Cet événement, marqué par la présence de plusieurs membres du gouvernement, vise à mobiliser les entrepreneurs, le secteur privé et surtout la jeunesse tchadienne afin qu’ils s’approprient les opportunités d’exportation, d’investissement et de croissance offertes par le marché continental unique.
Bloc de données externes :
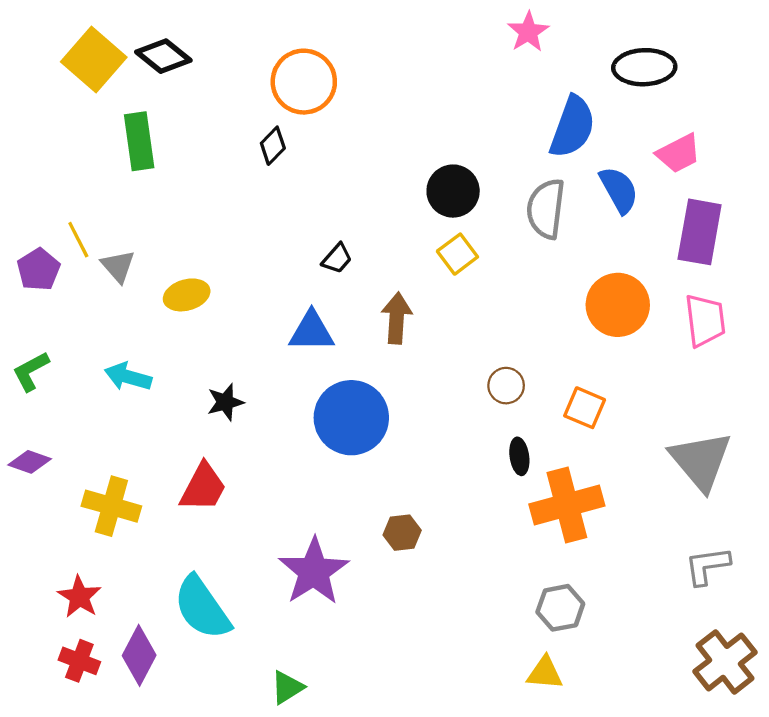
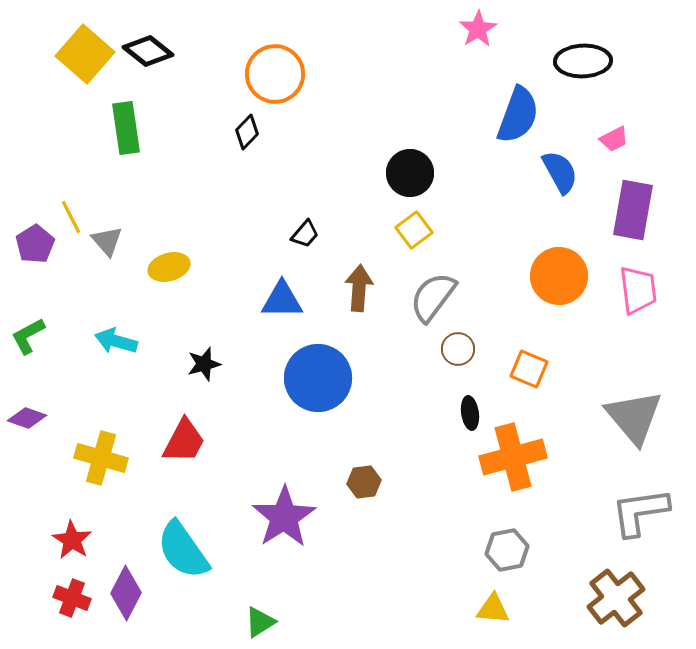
pink trapezoid: (679, 153) -> (614, 139), size x0.7
gray semicircle: (546, 209) -> (433, 297), moved, turned 30
gray L-shape: (707, 566) -> (640, 512), size x1.4
brown cross: (725, 662) -> (616, 598), moved

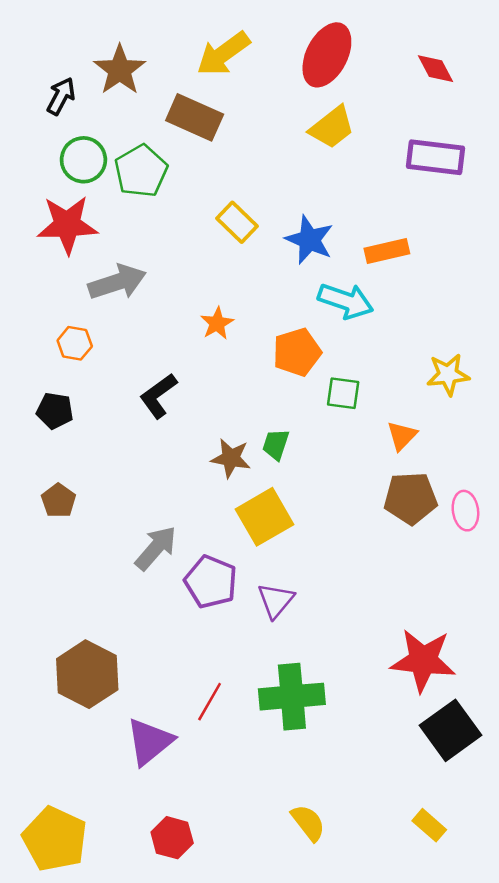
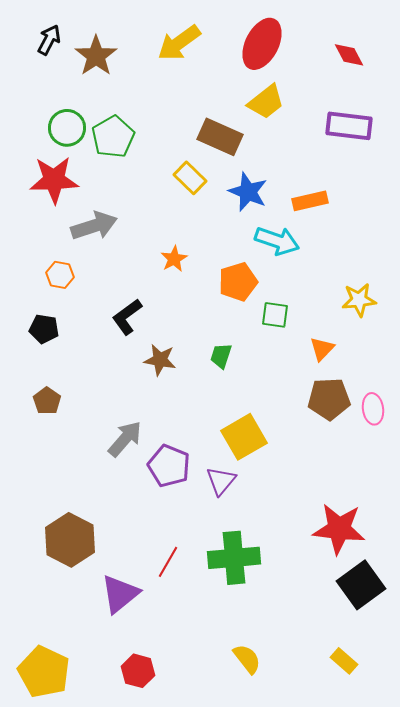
black arrow: (61, 96) -> (49, 40), moved
brown rectangle: (195, 117) -> (220, 137), moved
brown star: (231, 458) -> (160, 360), moved
yellow square: (264, 517) -> (244, 437), moved

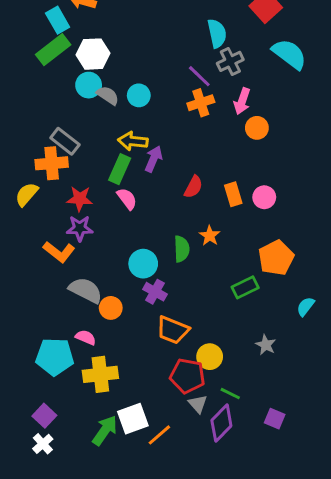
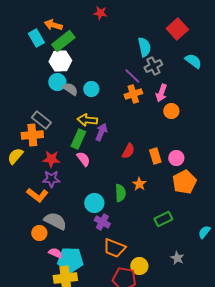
green rectangle: (53, 50) -> (63, 41), moved
cyan semicircle: (289, 54) -> (193, 61), size x0.7
orange pentagon: (276, 258) -> (184, 182), moved
orange circle: (111, 308) -> (39, 233), moved
cyan pentagon: (55, 357) -> (70, 260), moved

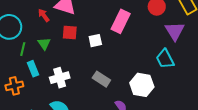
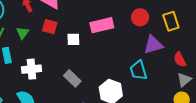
pink rectangle: (121, 21) -> (102, 25), turned 40
purple triangle: (175, 31) -> (153, 45), turned 35

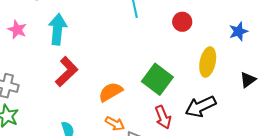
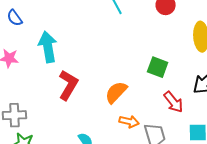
green square: (157, 79) -> (158, 67), size x0.7

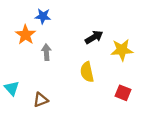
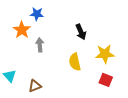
black arrow: (94, 37) -> (81, 32), turned 98
yellow star: (122, 50) -> (105, 54), moved

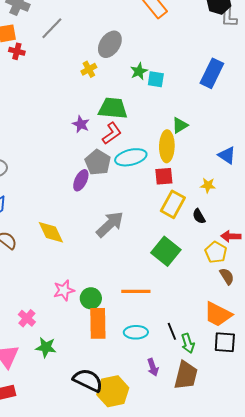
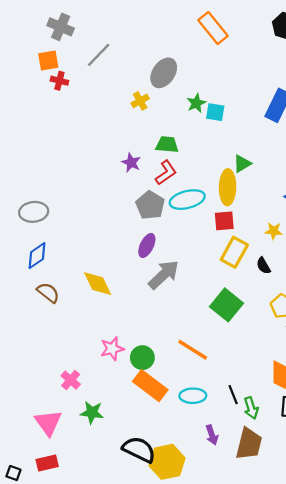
green trapezoid: (113, 108) -> (167, 145), size x0.7
purple ellipse: (81, 180) -> (147, 245), moved
orange line: (136, 291) -> (193, 350), turned 32
orange rectangle: (98, 323) -> (150, 386), turned -52

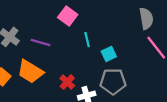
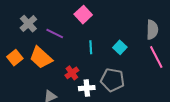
cyan line: (87, 40) -> (91, 47), moved
cyan square: (109, 54) -> (120, 47), moved, turned -32

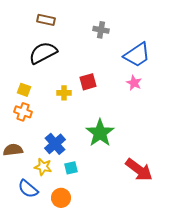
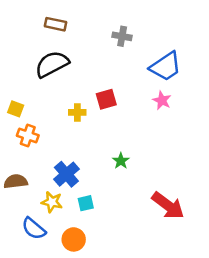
yellow square: (24, 90) -> (16, 109), moved
green star: (100, 133) -> (121, 161), size x0.5

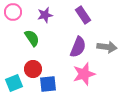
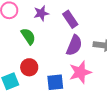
purple rectangle: (83, 15) -> (70, 19), moved
blue square: (48, 84) -> (55, 82), moved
Le secrétaire général de la ZLECAf, Wamkele Mene, a mis l’accent sur deux protocoles clés au cœur des discussions. Il s’agit notamment du protocole sur les femmes et les jeunes dans le commerce, premier instrument mondial de ce type adopté en 2024 par l’Union africaine. Celui-ci engage les États à lever les barrières spécifiques auxquelles font face les entrepreneuses et les jeunes entrepreneurs, notamment l’accès au financement, la formalisation des activités ou encore la protection contre le harcèlement. Au Tchad, de nombreuses femmes et jeunes sont déjà actifs dans l’agriculture, l’agro-transformation, le textile, l’habillement et la manufacture.
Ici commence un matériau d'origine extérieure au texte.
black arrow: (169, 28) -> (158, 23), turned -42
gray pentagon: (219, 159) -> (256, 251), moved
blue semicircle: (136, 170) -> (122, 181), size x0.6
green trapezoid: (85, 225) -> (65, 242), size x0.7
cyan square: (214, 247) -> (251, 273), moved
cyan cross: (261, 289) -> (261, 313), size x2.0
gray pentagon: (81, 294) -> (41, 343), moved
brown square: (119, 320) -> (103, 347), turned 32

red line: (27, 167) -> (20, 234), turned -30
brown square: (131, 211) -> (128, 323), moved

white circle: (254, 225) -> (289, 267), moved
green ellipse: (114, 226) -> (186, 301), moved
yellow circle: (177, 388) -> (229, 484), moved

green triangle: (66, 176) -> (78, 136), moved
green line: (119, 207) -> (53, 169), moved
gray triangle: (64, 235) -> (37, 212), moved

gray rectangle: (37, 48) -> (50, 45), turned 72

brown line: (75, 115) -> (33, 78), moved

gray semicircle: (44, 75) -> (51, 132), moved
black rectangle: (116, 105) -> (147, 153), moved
Le second texte concerne le protocole sur le commerce numérique, qui vise à accélérer la digitalisation de l’économie africaine, notamment dans les secteurs de la santé, de l’agro-tech et de la finance. Il ouvre de nouvelles perspectives en matière d’innovation et d’entrepreneuriat technologique, permettant aux PME d’accéder à des marchés plus vastes grâce aux outils numériques.
Wamkele Mene a appelé à l’élaboration, à l’issue du forum, d’un plan d’action concret pour exploiter ces nouveaux marchés au profit du secteur privé, des petits agriculteurs, des PME et de l’économie nationale, dans une vision de transformation industrielle inclusive en faveur des jeunes, des femmes et des petites entreprises.
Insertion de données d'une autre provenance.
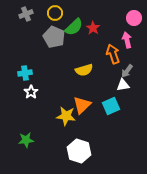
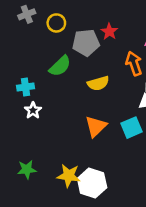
yellow circle: (55, 13) -> (56, 23), moved
green semicircle: (74, 27) -> (60, 66), moved
gray pentagon: (54, 37) -> (86, 43), moved, turned -30
yellow star: (66, 116) -> (69, 176), moved

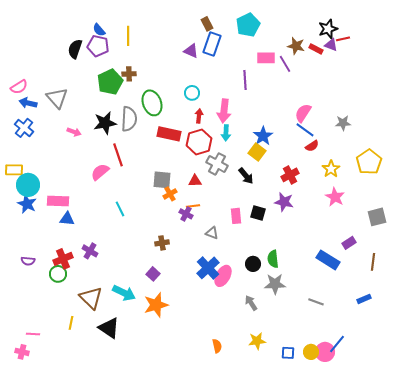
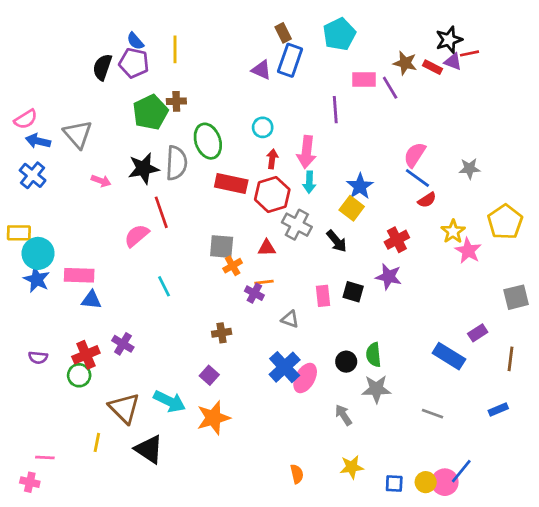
pink star: (335, 197) -> (468, 251), moved

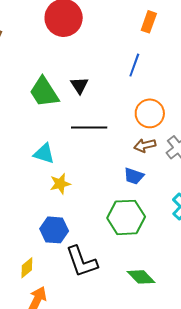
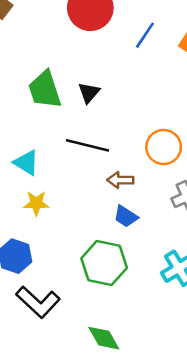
blue line: (134, 65) -> (145, 35), moved
brown arrow: (145, 145) -> (120, 180), moved
black L-shape: (82, 262) -> (38, 302), turned -42

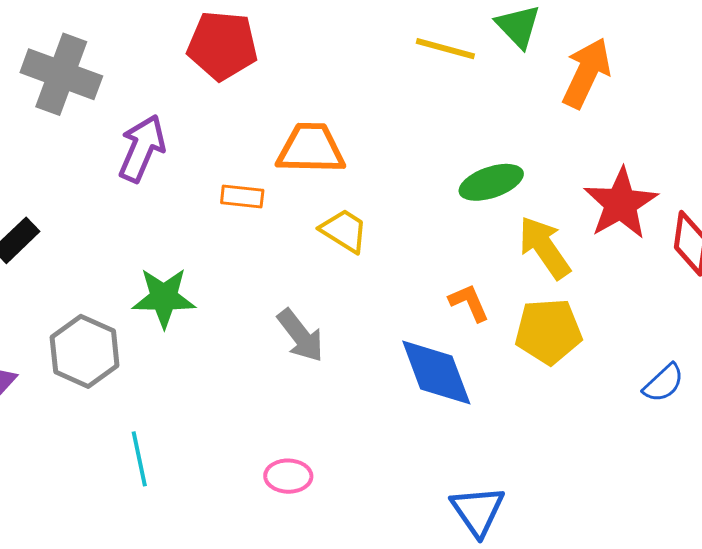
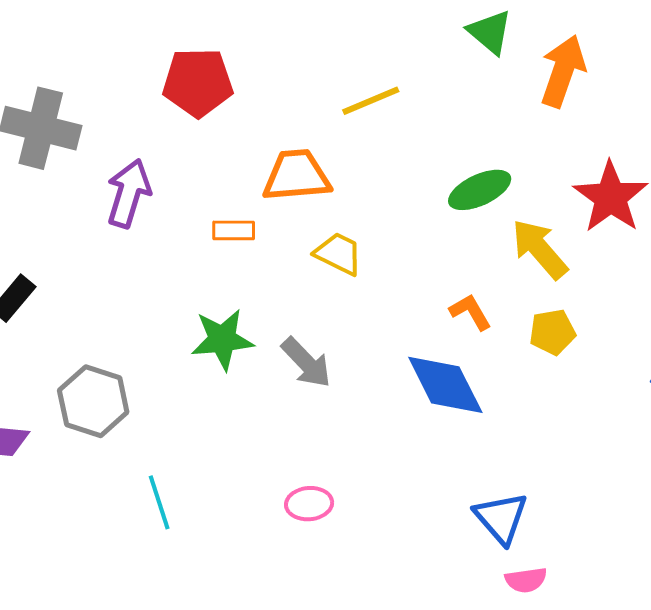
yellow line: (445, 49) -> (371, 101), moved, turned -32
green star: (164, 298) -> (222, 339), moved
yellow pentagon: (548, 331) -> (552, 332), size x0.7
Le ministre du Commerce et de l’Industrie, Guibolo Fanga Mathieu, a rappelé que l’objectif est d’accélérer la mise en œuvre de l’accord au Tchad, de favoriser son appropriation par le secteur privé et de mettre en lumière les opportunités concrètes pour la jeunesse.
Il a souligné que le Tchad, qui a ratifié l’accord le 29 juin 2018 (avec dépôt des instruments le 2 juillet 2018), figure parmi les premiers signataires. Le pays dispose d’une stratégie nationale de mise en œuvre couvrant la période 2022-2030, validée avec les secteurs public et privé, ainsi que de sessions de renforcement des capacités et d’initiatives régionales d’harmonisation. Des échanges réguliers avec le secrétaire général témoignent, selon lui, d’un suivi au plus haut niveau.
Toutefois, malgré ces avancées, la mise en œuvre opérationnelle demeure progressive. L’alignement législatif, la facilitation des échanges et l’activation pleine des préférences tarifaires restent encore à consolider, a-t-il confié.